During his years away from Yale, Peter met and married Joan Cannady (Sarah Lawrence ’62). “He was very intense and committed to social change,” Joan says. “He was one of the most charismatic people I ever met. He paid attention to you. I think that’s what was so attractive about him.” Back at Yale and under the mentorship of William Sloane Coffin, Peter and Joan were involved in planning for the Mississippi Freedom Summer of ’64. As an interracial couple (she black and he white) with a young child, they could not travel safely in the south and stayed on at Yale where Peter earned a master’s in political science and Joan a master’s in urban studies at the School of Art and Architecture in 1966. From there they spent a year at the London School of Economics on Fulbright Scholarships before moving to Philadelphia, now with two young children. She joined the Planning Office of the School District of Philadelphia while Peter pursued his Ph.D. in political science at Princeton.
Peter remained an activist. In the days following the assassination of Martin Luther King Jr. he was arrested for violating a ban on gatherings of more than 12 people. He was convicted and fined $100 but appealed it all the way to the Supreme Court before the ban was upheld. In 1970, he traveled to Cuba as part of the Venceremos Brigade, an offshoot of Students for Democratic Society created to show solidarity with the Cuban revolution by working side by side with Cuban workers and campaigning against U.S. policies such as the trade embargo.

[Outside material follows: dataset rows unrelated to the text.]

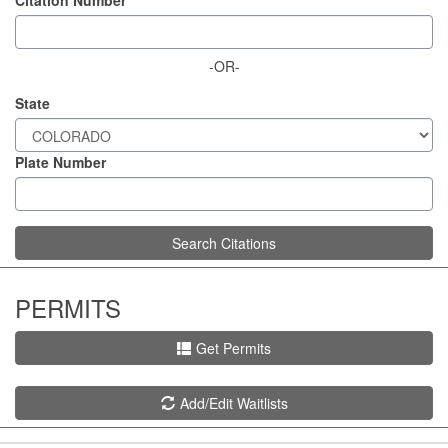
Citation Number
-OR-
State
Plate Number
Search Citations
PERMITS
Get Permits
Add/Edit Waitlists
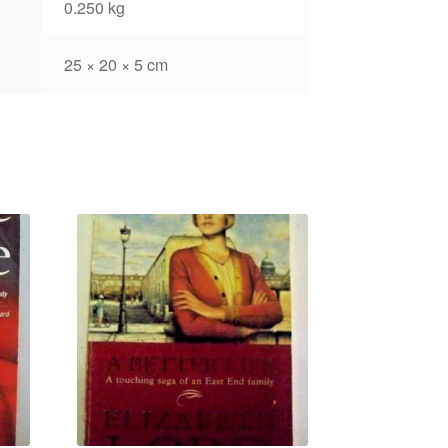
0.250 kg
25 × 20 × 5 cm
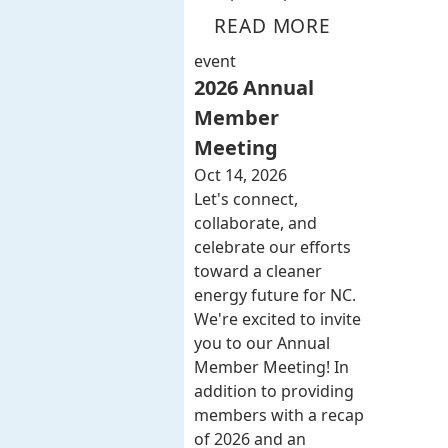
READ MORE
event
2026 Annual
Member
Meeting
Oct 14, 2026
Let's connect,
collaborate, and
celebrate our efforts
toward a cleaner
energy future for NC.
We're excited to invite
you to our Annual
Member Meeting! In
addition to providing
members with a recap
of 2026 and an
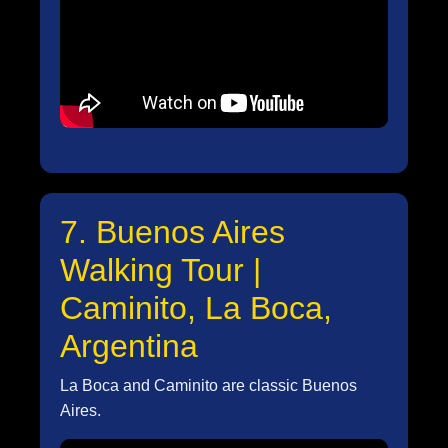
7. Buenos Aires
Walking Tour |
Caminito, La Boca,
Argentina
La Boca and Caminito are classic Buenos
Aires.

Shortly afterwards, Peter and Joan separated, and he went to the West Coast, supporting himself with teaching jobs. He moved back to the Boston area and stayed in touch with Joan and the children, attending soccer games, birthdays and graduations. Both children, Matthew and Rachel, went to Yale; and both graduated in the class of ‘86. (a grandchild entered Yale in 2014.)

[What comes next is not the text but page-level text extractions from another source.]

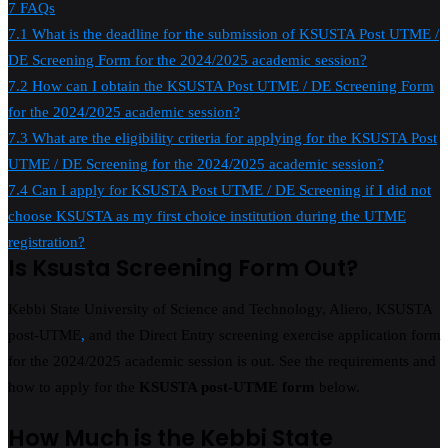
7
FAQs
7.1
What is the deadline for the submission of KSUSTA Post UTME /
DE Screening Form for the 2024/2025 academic session?
7.2
How can I obtain the KSUSTA Post UTME / DE Screening Form
for the 2024/2025 academic session?
7.3
What are the eligibility criteria for applying for the KSUSTA Post
UTME / DE Screening for the 2024/2025 academic session?
7.4
Can I apply for KSUSTA Post UTME / DE Screening if I did not
choose KSUSTA as my first choice institution during the UTME
registration?
Is Ksusta Screening Form Out?
Kebbi State University of Science and Technology, Aliero, KSUSTA
post-UTME
,
and the Direct Entry screening exercise application form
for the 2024/2025 academic session is out. See the requirements and
how to apply for the
KSUSTA post-UTME form
below.
How Much is the Kebbi State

Somewhere along the road, Peter became addicted to cocaine, a fact which the children knew about but hid from their mother. They tried an intervention with the help of Dwight Hall but Peter had become an IV drug user and died of complications from AIDS on October 5, 1992. His son Matthew is now an associate professor of history and American culture He has also written a book, Up South: Civil Rights and Black Power in Philadelphia. His father was a seminal figure in the northern civil rights movement and Matthew’s book is considered a seminal work on the northern civil rights movement.